For what it's worth, I didn't build this from scratch — I first went looking for existing work and found neshat73/proxycache, an experimental FastAPI version doing nearly the same thing. It's not production-grade and the README links are broken, but I'd still borrow three things from it: how it streams, the cache_prompt:true + n_keep:-1 body injection, and saving/restoring only on large requests.

The catch: it's 7× faster, but I'm still not running it

If I stopped here it'd be too clean a story. There's a catch, and it matters more than the 7×.

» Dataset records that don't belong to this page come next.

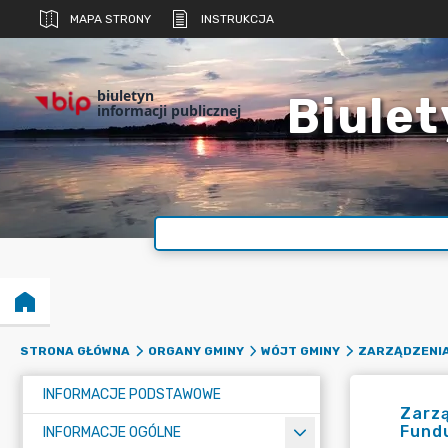
MAPA STRONY
INSTRUKCJA
biuletyn
Biulet
informacji publicznej
STRONA GŁÓWNA
ORGANY GMINY
WÓJT GMINY
ZARZĄDZENI
INFORMACJE PODSTAWOWE
Zarz
Fund
INFORMACJE OGÓLNE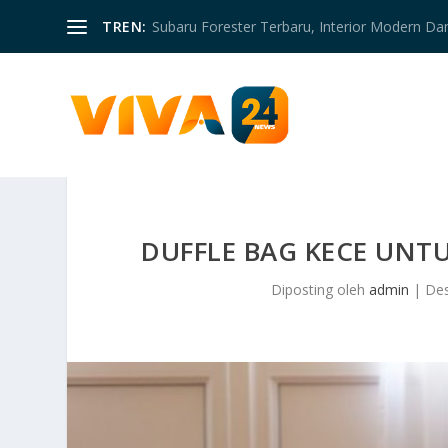
TREN:
Subaru Forester Terbaru, Interior Modern D
DUFFLE BAG KECE UN
Diposting oleh
admin
|
Des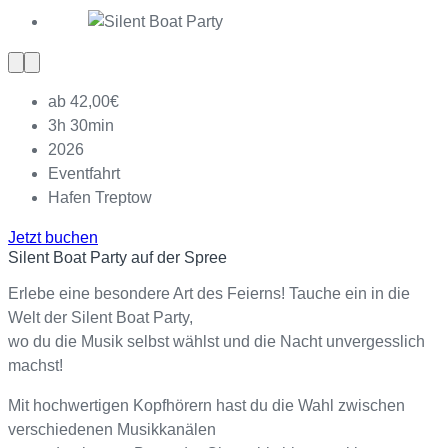
Vorherige
Nächste
Slide
Slide
ab 42,00€
3h 30min
2026
Eventfahrt
Hafen Treptow
Jetzt buchen
Silent Boat Party auf der Spree
Erlebe eine besondere Art des Feierns! Tauche ein in die
Welt der Silent Boat Party,
wo du die Musik selbst wählst und die Nacht unvergesslich
machst!
Mit hochwertigen Kopfhörern hast du die Wahl zwischen
verschiedenen Musikkanälen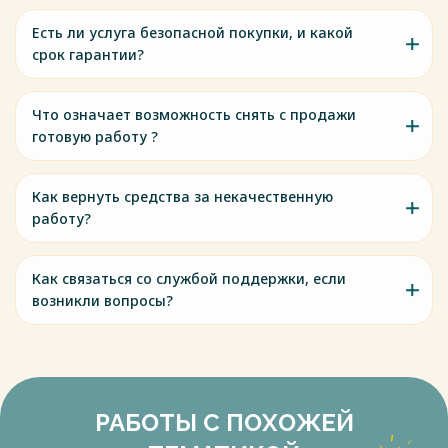
Есть ли услуга безопасной покупки, и какой
срок гарантии?
Что означает возможность снять с продажи
готовую работу ?
Как вернуть средства за некачественную
работу?
Как связаться со службой поддержки, если
возникли вопросы?
РАБОТЫ С ПОХОЖЕЙ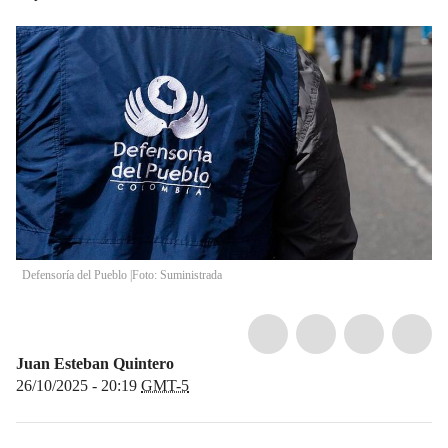
Defensoría del Pueblo |Foto: Suministrada
Juan Esteban Quintero
26/10/2025 - 20:19
GMT-5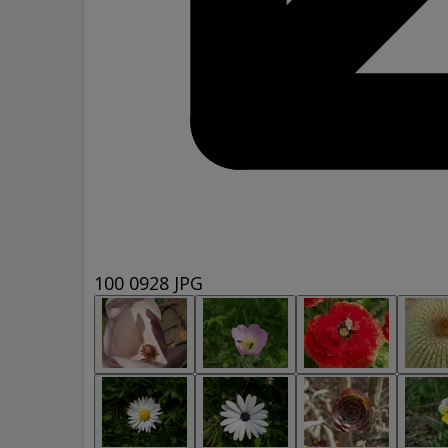
100 0928 JPG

My daily setup still runs the RAM cache. I haven't cut over to this proxy. Two reasons:

  1. This model doesn't restart much. When the RAM cache is warm, a turn starts in 4–7s — good enough. Disk-KV's biggest payoff is across restarts, and I don't restart often.
  2. There are loose ends. Multiple conversations would contend for one slot (--parallel 1). Each 244MB save file needs LRU pruning. And I'd want production logs before choosing between prompt_cache_key and a prefix hash for the key. The prototype proved the core; running it 24/7 needs these closed.

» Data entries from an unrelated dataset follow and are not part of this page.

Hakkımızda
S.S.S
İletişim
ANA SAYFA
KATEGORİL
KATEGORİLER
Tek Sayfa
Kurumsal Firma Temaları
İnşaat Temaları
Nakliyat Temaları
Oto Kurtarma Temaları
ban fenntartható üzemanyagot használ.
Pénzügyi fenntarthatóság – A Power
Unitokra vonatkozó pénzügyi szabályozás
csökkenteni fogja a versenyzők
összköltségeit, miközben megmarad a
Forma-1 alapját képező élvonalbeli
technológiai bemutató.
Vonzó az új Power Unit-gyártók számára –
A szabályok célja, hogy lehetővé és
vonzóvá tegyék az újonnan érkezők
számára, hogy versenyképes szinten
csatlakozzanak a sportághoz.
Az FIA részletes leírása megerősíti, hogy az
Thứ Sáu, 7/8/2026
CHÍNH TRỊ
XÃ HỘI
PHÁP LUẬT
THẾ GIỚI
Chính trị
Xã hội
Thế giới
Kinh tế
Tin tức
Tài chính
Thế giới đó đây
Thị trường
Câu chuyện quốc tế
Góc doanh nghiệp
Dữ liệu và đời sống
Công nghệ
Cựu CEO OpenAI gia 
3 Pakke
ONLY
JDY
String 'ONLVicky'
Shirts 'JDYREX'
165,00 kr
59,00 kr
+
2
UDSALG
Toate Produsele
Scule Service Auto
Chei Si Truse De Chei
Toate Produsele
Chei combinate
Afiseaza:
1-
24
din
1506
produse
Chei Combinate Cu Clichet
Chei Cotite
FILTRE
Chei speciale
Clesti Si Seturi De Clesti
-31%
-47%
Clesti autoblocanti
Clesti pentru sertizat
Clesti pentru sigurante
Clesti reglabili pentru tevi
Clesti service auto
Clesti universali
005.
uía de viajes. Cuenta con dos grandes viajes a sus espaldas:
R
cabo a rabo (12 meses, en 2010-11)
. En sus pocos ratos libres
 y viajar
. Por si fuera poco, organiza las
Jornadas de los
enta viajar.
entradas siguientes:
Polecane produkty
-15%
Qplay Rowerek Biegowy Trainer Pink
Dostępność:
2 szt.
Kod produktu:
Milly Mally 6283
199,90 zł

So the honest version: I've verified this path, it works, and it's 7× faster — but given the loose ends above, I'm staying on the RAM cache for daily use. --slot-save-path is already enabled and waiting; the only missing piece is wiring up a client, the day it's actually worth it.

Takeaways

Where the time went: not the 60 lines of proxy — it was confirming the hybrid model could save/restore KV without crashing (a minefield, historically) plus understanding why mainline doesn't build this in (I assumed it was a gap; reading the issue showed it's a deliberate mechanism/policy split). Getting the problem framed right mattered more than rushing the implementation.

Reusable diagnostics: when it feels slow, don't blame decode speed first — measure prefill and decode separately. If the "before first token" wait explodes with conversation length, your bottleneck is TTFT / re-reading, not a dumb model or slow generation. None of this depends on which card or which model you run.

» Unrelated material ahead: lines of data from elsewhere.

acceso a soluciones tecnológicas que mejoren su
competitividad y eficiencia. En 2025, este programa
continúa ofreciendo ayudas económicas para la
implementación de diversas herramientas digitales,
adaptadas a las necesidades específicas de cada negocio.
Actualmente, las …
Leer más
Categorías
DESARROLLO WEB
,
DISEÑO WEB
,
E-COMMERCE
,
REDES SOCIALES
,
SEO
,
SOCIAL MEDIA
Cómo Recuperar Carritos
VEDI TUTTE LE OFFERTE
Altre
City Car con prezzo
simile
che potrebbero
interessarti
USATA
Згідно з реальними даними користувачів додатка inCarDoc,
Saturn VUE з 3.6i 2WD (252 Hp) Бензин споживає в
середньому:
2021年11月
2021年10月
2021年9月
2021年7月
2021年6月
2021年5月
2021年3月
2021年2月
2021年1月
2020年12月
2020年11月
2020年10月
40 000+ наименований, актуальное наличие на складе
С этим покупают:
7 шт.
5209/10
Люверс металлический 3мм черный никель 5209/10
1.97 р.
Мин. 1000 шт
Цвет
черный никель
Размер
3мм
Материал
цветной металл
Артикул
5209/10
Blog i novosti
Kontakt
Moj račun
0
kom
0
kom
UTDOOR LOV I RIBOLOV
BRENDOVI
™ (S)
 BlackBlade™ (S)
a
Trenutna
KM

The general principle: if you're going to repeat an expensive computation, cache it instead of redoing it. A full prefill is a pure function (same conversation prefix → same KV), so it's cacheable by nature. If the framework won't automate it, you can still bolt it on from outside: the server gives the mechanism, you supply the policy.

Where this leaves things

This closes Part 3's "why does it feel slow" thread: the culprit is the re-read (re-prefill), and stock llama.cpp's --slot-save-path plus a small proxy turns it into a save-file load (7×) — I've just chosen to keep it as insurance and run the RAM cache daily for now.


Also in this series:

FAQ

Why does a local LLM get slower to respond as the conversation gets longer?
Before it can reply, the model has to load the entire conversation into its KV cache — that step is called prefill, and it scales with conversation length. Normally the cache stays in VRAM and the next turn reuses it, so it's fast. But if the cache is gone (server restart, evicted by another job, or a cold start), it has to re-read the whole conversation from scratch (re-prefill). The longer the chat, the longer that wait. What feels like slow token generation (decode) is usually this startup wait (time-to-first-token).
Can llama.cpp save its KV cache to disk to avoid re-prefilling?
The mechanism exists but isn't automatic. With --slot-save-path DIR, llama.cpp exposes POST /slots/<id>?action=save|restore so you can save/restore a KV slot to disk by hand. It won't do it for you — the feature request for automatic disk persistence (#17107) is closed as not planned. So getting disk-KV out of stock llama.cpp means driving it externally (calling that API yourself).
How big is a saved KV cache and how fast is restore?
Measured on a hybrid Qwen3.6 slot of ~4K tokens: save was 211ms for a 219MB file, restore was 87ms, and the server stayed healthy after restore — no crash. File size grows linearly with conversation length — a 50K-token chat is about 2.7GB. Restore is far cheaper than a cold re-prefill: I measured a 5K chat at 9.9s to re-prefill vs 1.4s to restore — 7× faster.